28/01/15

Outra forma de "ordem espontânea"

Um artigo de 2012 de Yanis Varoufakis (o novo ministro das finanças grego) sobre a forma de organização da empresa de jogos electrónicos para qual ele trabalhou. Nessa empresa os empregados decidem eles mesmos em que projetos vão trabalhar (em vez de terem um chefe que lhes distribui tarefas), e Varoufakis apresenta isso como um tipo alternativo de "ordem espontânea", distinto da "ordem espontânea" dos economistas liberais (em que a coordenação entre uma infinidade de decisões descentralizadas é feita através do sistema de preços) e também da planificação central em miniatura que caracteriza as empresas tradicionais:

Interestingly, however, there is one last bastion of economic activity that proved remarkably resistant to the triumph of the market: firms, companies and, later, corporations. Think about it: market-societies, or capitalism, are synonymous with firms, companies, corporations. And yet, quite paradoxically, firms can be thought of as market-free zones. Within their realm, firms (like societies) allocate scarce resources (between different productive activities and processes). Nevertheless they do so by means of some non-price, more often than not hierarchical, mechanism! (...)

The miracle of the market, according to Hayek, was that it managed to signal to each what activity is best for herself and for society as a whole without first aggregating all the disparate and local pieces of knowledge that lived in the minds and subconscious of each consumer, each designer, each producer. How does this signalling happen? Hayek’s answer (borrowed from Smith) was devastatingly simple: through the movement of prices. E.g. whenever the price of balloons goes up, this signals to balloon makers that ‘society’ wants more balloons. Thus they produce more, without any agency or ministry telling them to do so; without any need to concentrate in some building or server all information about people’s balloon preferences, or about the technology of producing balloons. (...)

Be that as it may, there is a twofold problem with Smith’s and Hayek’s ‘spontaneous order’: First, it restricts too heavily the scope of Hume’s original notion of an order that evolves spontaneously. Hume thought that humans are prone to all sorts of incommensurable passions (e.g. the passion for a video game, the passion for chocolate, the passion for social justice) the pursuit of which leads to many different types of conventions that, eventually, make up our jointly produced spontaneous order. In contrast, Smith and Hayek concentrate their analysis on a single passion: the passion for profit-making. Moreover, Hume also believed in a variety of signals, as opposed to Hayek’s exclusive reliance on price signalling. Secondly, Hayek’s argument that markets protect us from serfdom (i.e. from authoritarian hierarchies) is weakened substantially by the fact that he has precious little to say about corporate serfdom; about the hierarchies that millions must submit to (when working for Wal-Mart or Microsoft for instance) in order to make a living or to get a chance to unfold their talents. (...)

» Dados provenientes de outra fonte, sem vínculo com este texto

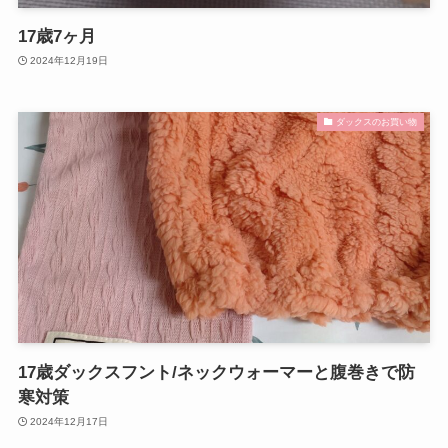
17歳7ヶ月
2024年12月19日
ダックスのお買い物
17歳ダックスフント/ネックウォーマーと腹巻きで防
寒対策
2024年12月17日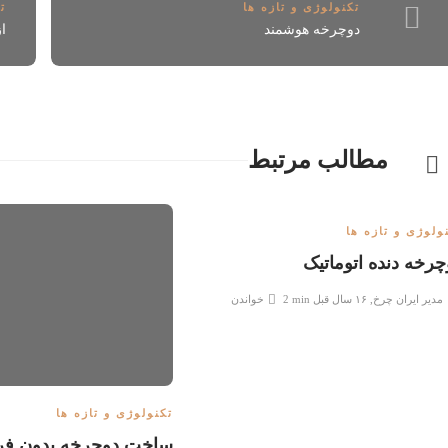
تکنولوژی و تازه ها
ت
دوچرخه هوشمند
از ۶ تا ۱۲ س
مطالب مرتبط
ولوژی و تازه ها
چرخه دنده اتوماتیک
مدیر ایران چرخ
,
۱۶ سال قبل
2 min
خواندن
تکنولوژی و تازه ها
ساخت دوچرخه بدون فرم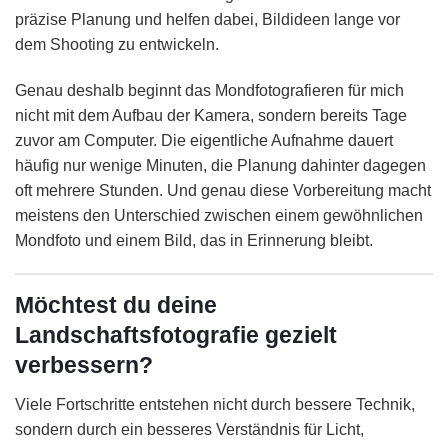
präzise Planung und helfen dabei, Bildideen lange vor
dem Shooting zu entwickeln.
Genau deshalb beginnt das Mondfotografieren für mich
nicht mit dem Aufbau der Kamera, sondern bereits Tage
zuvor am Computer. Die eigentliche Aufnahme dauert
häufig nur wenige Minuten, die Planung dahinter dagegen
oft mehrere Stunden. Und genau diese Vorbereitung macht
meistens den Unterschied zwischen einem gewöhnlichen
Mondfoto und einem Bild, das in Erinnerung bleibt.
Möchtest du deine
Landschaftsfotografie gezielt
verbessern?
Viele Fortschritte entstehen nicht durch bessere Technik,
sondern durch ein besseres Verständnis für Licht,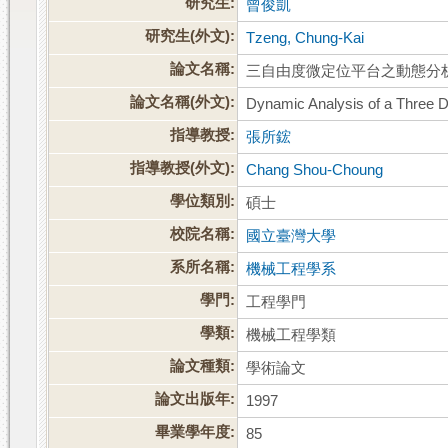
研究生:
曾俊凱
研究生(外文):
Tzeng, Chung-Kai
論文名稱:
三自由度微定位平台之動態分
論文名稱(外文):
Dynamic Analysis of a Three D
指導教授:
張所鋐
指導教授(外文):
Chang Shou-Choung
學位類別:
碩士
校院名稱:
國立臺灣大學
系所名稱:
機械工程學系
學門:
工程學門
學類:
機械工程學類
論文種類:
學術論文
論文出版年:
1997
畢業學年度:
85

A corporation that tries to function as a type of ‘spontaneous order’ (i.e. without an internal system of command/hierarchy) seems like a contradiction in terms. Smith’s and Hayek’s spontaneous orders turn on price signals. As Coase et al explained in the previous section, the whole point about a corporation is that its internal organisation cannot turn on price signals (for if it could, it would not exist as a corporation but would, instead, contract out all the goods and services internally produced). So, if Valve’s own spontaneous order does not turn on price signals, what does it turn on?

The answer is: on time and team allocations. Each employee chooses (a) her partners (or team with which she wants to work) and (b) how much time she wants to devote to various competing projects. In making this decision, each Valve employee takes into account not only the attractiveness of projects and teams competing for their time but, also, the decisions of others.

3 comentários:

Pedro Viana disse...

Olá Miguel,

Para aqueles que possam estar cépticos sobre a "produtividade" dum tal sistema alternativo de organização do trabalho, será talvez relevante relembrar que a "produção" de conhecimento científico ainda segue (mas cada vez menos..) exactamente o processo descrito no último parágrafo. Não se pode dizer que tenha sido ineficiente...

Abraço,

Pedro

Ricardo Noronha disse...

Mas olhem que muitas empresas já adoptam esquemas semelhantes, com hierarquias difusas e flexíveis, uma disciplina assente nos resultados, muito ênfase no espírito de equipa e na criatividade, etc. Naturalmente que não será frequente nas zonas onde o capitalismo é menos desenvolvido (como Portugal e a Grécia), mas mesmo aí há muitos casos. E o neoliberalismo convive muitissimo bem com isso.

Pedro Viana disse...

Uma das facetas mais salientes do Capitalismo é a sua enorme capacidade, demonstrada na prática, para absorver e integrar todo o tipo de "experiências pré e pós-capitalistas". Basta lembrar o modo como convive perfeitamente com o movimento cooperativista, na esfera monetária e mercantil, e com todo o tipo de trabalho partilhado, comunitário, comunista, existente desde sempre, na esfera económica não-monetária e não-mercantil.